Moore delivers speech we’ve been waiting for
Wes Moore’s inauguration speech hit the notes a lot of us have been waiting a long time to hear from the governor of America’s wealthiest state — that Maryland should also be one of the safest, best educated, healthiest and most progressive in the country.
“We know it is unacceptable that, while Maryland has the highest median income in the country, 1 in 8 of our children lives in poverty,” Moore said. “We do not have to choose between a competitive economy and an equitable one. We should not tolerate an 8-to-1 racial wealth gap, not because it hurts certain groups, but because it prevents all of us from reaching our full potential. … This can be the best state in America to be an employer and an employee.”
It’s inspiring to hear a governor speak about achieving economic prosperity without sacrificing basic human needs. “We’ve been asked to accept that some of us must be left behind,” Moore said, “that in order for some to win, others must lose. … Well, we must refuse to accept that.”

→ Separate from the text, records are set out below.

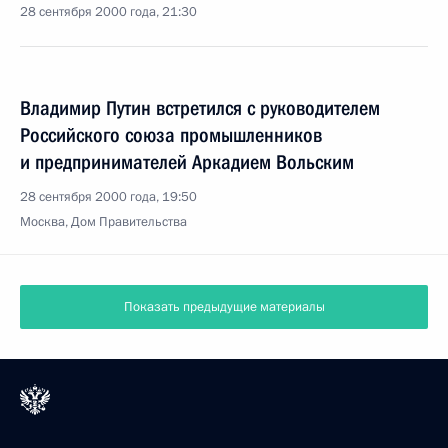
28 сентября 2000 года, 21:30
Владимир Путин встретился с руководителем
Российского союза промышленников
и предпринимателей Аркадием Вольским
28 сентября 2000 года, 19:50
Москва, Дом Правительства
Показать предыдущие материалы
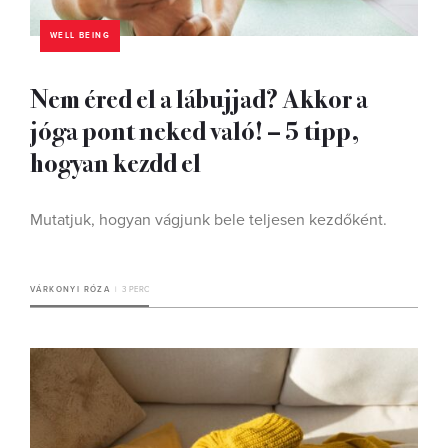
WELL BEING
Nem éred el a lábujjad? Akkor a
jóga pont neked való! – 5 tipp,
hogyan kezdd el
Mutatjuk, hogyan vágjunk bele teljesen kezdőként.
VÁRKONYI RÓZA
3 PERC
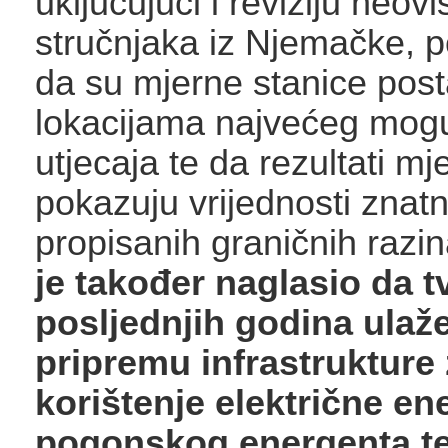
uključujući i reviziju neov
stručnjaka iz Njemačke, 
da su mjerne stanice post
lokacijama najvećeg mog
utjecaja te da rezultati mj
pokazuju vrijednosti znat
propisanih graničnih razi
je također naglasio da t
posljednjih godina ulaž
pripremu infrastrukture
korištenje električne en
pogonskog energenta te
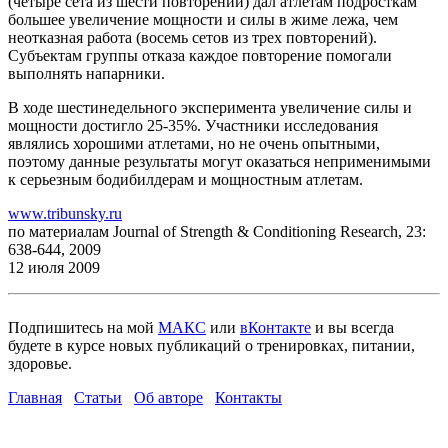
(четыре сета из шести повторений) дал атлетам подросткам
большее увеличение мощности и силы в жиме лежа, чем
неотказная работа (восемь сетов из трех повторений).
Субъектам группы отказа каждое повторение помогали
выполнять напарники.
В ходе шестинедельного эксперимента увеличение силы и
мощности достигло 25-35%. Участники исследования
являлись хорошими атлетами, но не очень опытными,
поэтому данные результаты могут оказаться неприменимыми
к серьезным бодибилдерам и мощностным атлетам.
www.tribunsky.ru
по материалам Journal of Strength & Conditioning Research, 23:
638-644, 2009
12 июля 2009
Подпишитесь на мой
МАКС
или
вКонтакте
и вы всегда
будете в курсе новых публикаций о тренировках, питании,
здоровье.
Главная
Статьи
Об авторе
Контакты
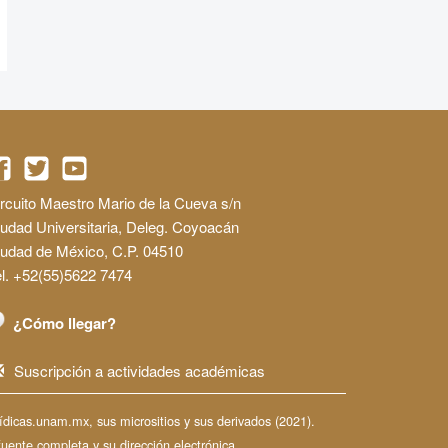
rcuito Maestro Mario de la Cueva s/n
udad Universitaria, Deleg. Coyoacán
iudad de México, C.P. 04510
l. +52(55)5622 7474
¿Cómo llegar?
Suscripción a actividades académicas
dicas.unam.mx, sus micrositios y sus derivados (2021).
fuente completa y su dirección electrónica.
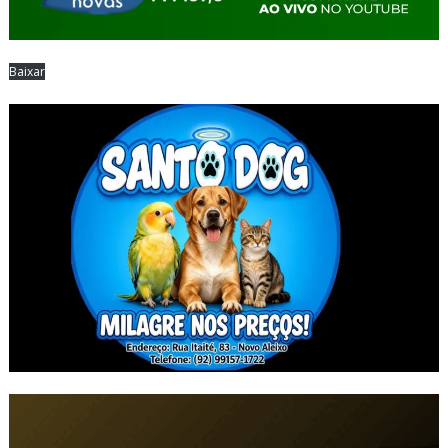
Baixar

This is a very different approach than the one Moore’s predecessor offered. An old-school Republican, Larry Hogan wanted to make Maryland “open for business.” He claimed that he was needed in Annapolis because businesses and people — millionaires, in particular — were leaving Maryland and the state’s economy was in the tank.
This claim fascinated me because, even in down times, Maryland always managed to be a prosperous state with big brains.
But Hogan made it sound like an economic backwater that urgently needed his conservative Reaganesque approach.
He made these claims again recently, suggesting that the state’s economy was a mess when he took office and now things are better than ever.
In preparing to run for governor in 2014, Hogan established Change Maryland, a grassroots, anti-tax organization that raised Hogan’s profile as a pro-business Republican who opposed the tax increases and fees produced by Democratic Gov. Martin O’Malley and the General Assembly to get the state through the recession of 2007-2009.
Change Maryland claimed thousands of people had left the state during O’Malley’s time and that millionaires were speeding toward the exit ramps.
“Maryland has reached the point of diminishing returns,” Hogan said. “We’re taxing people too much, and people are voting with their feet. Until we change our focus from tax increases to increasing the tax base, more people are simply going to leave.”
But, when I looked at data from the U.S. Census Bureau and other sources, I found
nothing resembling the landscape Hogan painted.
For one thing, the state’s population grew throughout O’Malley’s tenure in Annapolis, and the growth continued into Hogan’s first term. From the time of O’Malley’s reelection in 2010 to Hogan’s in 2018, the state’s population went from about 5.8 million to 6.1 million, and it continued to grow after that. Maryland now has 6.16 million residents, according to the Census Bureau.
As for millionaires, they apparently liked Maryland life more than Hogan claimed. We were No. 1 in millionaires as a percentage of the population during O’Malley’s second term. According to Kiplinger, the financial and business publisher, we kept that status when Hogan took office, with millionaires accounting for 7.9% of Maryland households. (Kiplinger defined a millionaire as a person with “investable assets of $1 million or more, excluding the value of real estate, employer-sponsored retirement plans and business partnerships.”)
Since then, the concentration of millionaires in Maryland has increased to 9.72% of households, but the state has fallen to No. 2, just behind New Jersey (9.76%), in millionaire percentage, according to the latest survey from Kiplinger.
Maryland’s median household income is now $91,431 and, as Moore noted, the highest in the country — $20,000 a year more than the national median.
Maryland has been rated either the wealthiest state in the country, or one of the wealthiest, for several years. (We had the highest median household income when O’Malley was governor.) If millionaires are leaving the state — for retirement elsewhere — then others are apparently moving in or creating new fortunes here.
There are more ways to measure the quality of a state’s economy besides the concentration of millionaires — the unemployment rate, for instance. By the time O’Malley left office in 2014, it was 5.4% and below the nation’s rate of 5.6%. By the time Hogan left office, Maryland’s unemployment rate was 4.3%, above the nation’s rate of 3.5%.
Another thing I looked at: The number of businesses in the state. Despite the worst economic downturn since the Great Depression, the number of business establishments in the state still grew during O’Malley’s tenure by 2,520. If Hogan gets to boast about anything, it should be what the Bureau of Labor Statistics shows for his eight years, including the time of the pandemic — a growth of 17,184 business establishments in Maryland.
So there’s my final tally, specific to the claims and warnings Hogan issued eight years ago. It was never as bad as he said it was, and by some measures it’s better today. Indeed, the state’s history of prosperity, and the ingenuity and ambition suggested by it, bear out what Wes Moore said in the speech many of us have been waiting to hear: The wealthiest state in the country can also be the most progressive and humane.